4. Memorability and Retell Value

A well-executed leverage moment isn’t a fleeting, one-off thing — it echoes. It creates a story your audience wants to retell because it reinforces something they want to believe about the world: that there are still companies capable of empathy, still people inside the big faceless corporate machine who genuinely care.

When someone tells that story, they’re not really promoting your brand; they’re reaffirming their own values. You’ve given them an experience that reflects who they aspire to be: thoughtful, human, caring, compassionate, decent.

That’s why these moments spread so fast and last so long.

People don’t share stories about efficiency. They share stories about decency.
They don’t repeat statistics. They repeat moments that made them feel something.

That’s the highest form of marketing – when your behavior becomes someone else’s content.

The Leverage Moments Playbook: A Six-Step Process for Designing Asymmetric Impact

Creating leverage moments isn’t luck; it’s the result of a specific playbook, applied within your organization. The truth is any brand can create these moments, if they choose to do so. Here’s how:

Step 1: Map the Emotional Journey

The playbook begins not with process, but with awareness.

Most organizations map customer journeys as workflows: inquiry → purchase → delivery → retention. It’s tidy, linear, measurable…and entirely robotic. People are the opposite. They’re not (despite our best efforts) logical. They’re emotional. They move through feelings.

Odds are, your audience oscillates between anticipation, fear, guilt, relief, excitement, nostalgia, joy and apprehension as they try to figure out what to do. Those emotional spikes almost never align with your operational stages.

Your objective should not be to eliminate those moments, but rather to identify a select few – one, two, three at most – where you can do something that meets the moment with meaning.

When we work with brands to create these moments, we start by mapping not just what happens, but how it feels to your audience to live through it.

When is your audience most hopeful? Most vulnerable? Most certain they’ll be met with indifference? Most ready for a fight? Positively convinced they’ll receive a canned, tone-deaf response? Those are the emotional peaks where the right intervention can have disproportionate impact.

Step 2: Identify the Default Pattern

For each of those moments, write down what everyone else in your industry normally does.

What’s the default behavior? The predictable, efficient, standardized response?

At this stage, what’s the “normal” thing to do?

  • After a pet dies, most companies begrudgingly issue a refund
  • When a child’s stuffy is lost, most hotels send you to lost & found
  • After a resident passes, most communities send a final invoice
  • Following a complaint, most brands send a templated pseudo-apology

That default response is the basis for your audience’s behavioral expectation – the “pattern” they expect their interaction with your brand, in that moment, to follow.

Step 3: Design the Countermove

Once you know the expected, design the countermove.

Ask yourself: “What experience would I want at this moment?

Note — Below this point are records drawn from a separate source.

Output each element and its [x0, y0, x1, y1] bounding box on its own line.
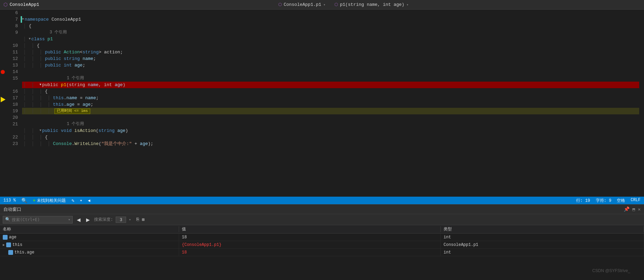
code-line-13: │ │ │ public int age ; — [22, 62, 639, 69]
indent-18: │ │ │ │ — [23, 101, 53, 108]
panel-controls: 📌 ⬒ ✕ — [624, 206, 641, 212]
depth-input[interactable] — [116, 217, 126, 223]
app-title: ConsoleApp1 — [10, 2, 39, 7]
param-name-15: name — [88, 82, 98, 88]
ln-6: 6 — [7, 10, 18, 16]
expand-arrow-this[interactable]: ▶ — [3, 243, 5, 247]
collapse-21[interactable]: ▼ — [40, 127, 41, 134]
search-dropdown[interactable]: ▾ — [68, 218, 70, 222]
ref-count-15: 1 个引用 — [22, 75, 639, 82]
kw-public-11: public — [45, 49, 64, 55]
table-row-this[interactable]: ▶ this {ConsoleApp1.p1} ConsoleApp1.p1 — [0, 241, 644, 249]
ln-13: 13 — [7, 62, 18, 69]
encoding-info: CRLF — [631, 198, 641, 204]
code-line-18: │ │ │ │ this . age = age ; — [22, 101, 639, 108]
expand-icon[interactable]: ⊞ — [142, 217, 145, 222]
file-tab[interactable]: ConsoleApp1.p1 — [284, 2, 321, 7]
action-type: Action — [64, 49, 80, 55]
age-param-23: age — [140, 141, 148, 147]
method-tab[interactable]: p1(string name, int age) — [340, 2, 404, 7]
brace-22: { — [45, 134, 48, 141]
assign-18: = — [74, 101, 82, 108]
search-fwd-btn[interactable]: ▶ — [85, 216, 91, 223]
brace-10: { — [37, 42, 40, 49]
col-header-value: 值 — [179, 226, 441, 232]
code-editor[interactable]: ▼ namespace ConsoleApp1 │ { 3 个引用 │ ▼ cl… — [22, 10, 639, 197]
method-dropdown-arrow[interactable]: ▾ — [406, 3, 408, 7]
copy-icon[interactable]: ⎘ — [136, 217, 139, 222]
editor-container: 6 7 8 9 10 11 12 13 14 15 16 17 18 19 20… — [0, 10, 644, 280]
semi-17: ; — [96, 95, 99, 101]
name-cell-age: age — [0, 234, 179, 241]
plus-23: + — [135, 141, 140, 147]
code-line-21: │ │ ▼ public void isAction ( string age … — [22, 127, 639, 134]
kw-void-21: void — [61, 127, 74, 134]
action-generic-end: > action; — [98, 49, 123, 55]
var-age-13: age — [74, 62, 82, 69]
ln-14: 14 — [7, 69, 18, 75]
minimap[interactable] — [639, 10, 644, 197]
kw-public-12: public — [45, 55, 64, 62]
collapse-9[interactable]: ▼ — [29, 36, 31, 42]
status-bar: 113 % 🔍 ● 未找到相关问题 ✎ ▾ ◀ 行: 19 字符: 9 空格 C… — [0, 197, 644, 204]
param-age-15: age — [115, 82, 123, 88]
this-icon — [6, 242, 11, 247]
search-input[interactable] — [12, 217, 67, 222]
breakpoint-line15[interactable] — [1, 70, 5, 74]
name-cell-thisage: this.age — [0, 249, 179, 256]
this-name: this — [12, 242, 22, 247]
name-val-17: name — [85, 95, 96, 101]
code-line-7: ▼ namespace ConsoleApp1 — [22, 16, 639, 23]
collapse-15[interactable]: ▼ — [40, 82, 41, 88]
dropdown-status[interactable]: ▾ — [80, 198, 82, 203]
ref-text-9: 3 个引用 — [50, 29, 67, 36]
editor-area[interactable]: 6 7 8 9 10 11 12 13 14 15 16 17 18 19 20… — [0, 10, 644, 197]
method-tab-icon: ⬡ — [334, 2, 338, 7]
zoom-level: 113 % — [3, 198, 16, 203]
semi-12: ; — [93, 55, 96, 62]
type-cell-age: int — [441, 234, 644, 241]
depth-dropdown[interactable]: ▾ — [129, 218, 131, 222]
ref-text-21: 1 个引用 — [67, 121, 84, 127]
code-line-20 — [22, 114, 639, 121]
type-cell-this: ConsoleApp1.p1 — [441, 241, 644, 248]
collapse-7[interactable]: ▼ — [22, 16, 24, 23]
comma-15: , — [98, 82, 104, 88]
string-type-11: string — [83, 49, 99, 55]
params-21: ( — [96, 127, 98, 134]
code-line-9: │ ▼ class p1 — [22, 36, 639, 42]
watermark: CSDN @SYFStrive_ — [592, 268, 630, 273]
ln-11: 11 — [7, 49, 18, 55]
ln-7: 7 — [7, 16, 18, 23]
indent-11: │ │ │ — [23, 49, 45, 55]
paren-end-21: ) — [125, 127, 128, 134]
kw-namespace: namespace — [24, 16, 51, 23]
check-icon: ● — [33, 198, 35, 203]
auto-window-panel: 自动窗口 📌 ⬒ ✕ 🔍 ▾ ◀ ▶ 搜索深度: ▾ ⎘ ⊞ — [0, 204, 644, 280]
depth-label: 搜索深度: — [94, 217, 113, 222]
dot-18a: . — [64, 101, 66, 108]
table-row-age: age 18 int — [0, 234, 644, 241]
thisage-name: this.age — [14, 250, 34, 255]
file-tab-icon: ⬡ — [278, 2, 282, 7]
col-info: 字符: 9 — [596, 198, 612, 204]
kw-int-13: int — [64, 62, 74, 69]
pin-icon[interactable]: 📌 — [624, 206, 630, 212]
value-cell-thisage: 18 — [179, 249, 441, 256]
search-icon: 🔍 — [5, 217, 10, 222]
age-val-18: age — [83, 101, 91, 108]
paren-end-23: ); — [148, 141, 154, 147]
nav-left[interactable]: ◀ — [88, 198, 90, 203]
string-23: "我是个中介:" — [101, 141, 134, 147]
kw-class: class — [31, 36, 48, 42]
this-name-17: name — [66, 95, 77, 101]
app-title-section: ⬡ ConsoleApp1 — [3, 2, 39, 8]
code-line-22: │ │ │ { — [22, 134, 639, 141]
file-dropdown-arrow[interactable]: ▾ — [323, 3, 325, 7]
search-back-btn[interactable]: ◀ — [75, 216, 82, 223]
edit-icon: ✎ — [71, 198, 74, 204]
ln-16: 16 — [7, 88, 18, 95]
close-panel-icon[interactable]: ✕ — [638, 207, 641, 212]
space-info: 空格 — [617, 198, 625, 204]
maximize-icon[interactable]: ⬒ — [632, 207, 635, 212]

If I could imagine a perfect response, what would it be?”

Don’t overcomplicate it. There’s beauty in simplicity.

If the default response is cold, do something warm, caring & personal.
If it’s generic, be specific.
If it’s policy-driven, make exceptions.

It doesn’t have to be – and often, shouldn’t be – expensive or elaborate. It just has to break the pattern your audience expects.

Eleven Madison Park did exactly that by sending over the coffee sommelier and treating coffee drinkers like real people. The Four Seasons learned that parents traveling with small children often expect to be rushed or hushed…so they do the opposite: they hand the child a small bunny the moment they walk in. It is a tiny gesture that immediately re-frames the experience for both the child (who is probably wondering where they are and what’s going on) AND the parent (who suddenly feels a bit more welcome and at ease, and less self-conscious about their kid’s behavior). Zappos found that most people positively loathe talking to customer service reps because they believe the reps can’t help them – so the company went out of their way to restructure how their call centers work and empower their reps to delight the customer, no matter what it took.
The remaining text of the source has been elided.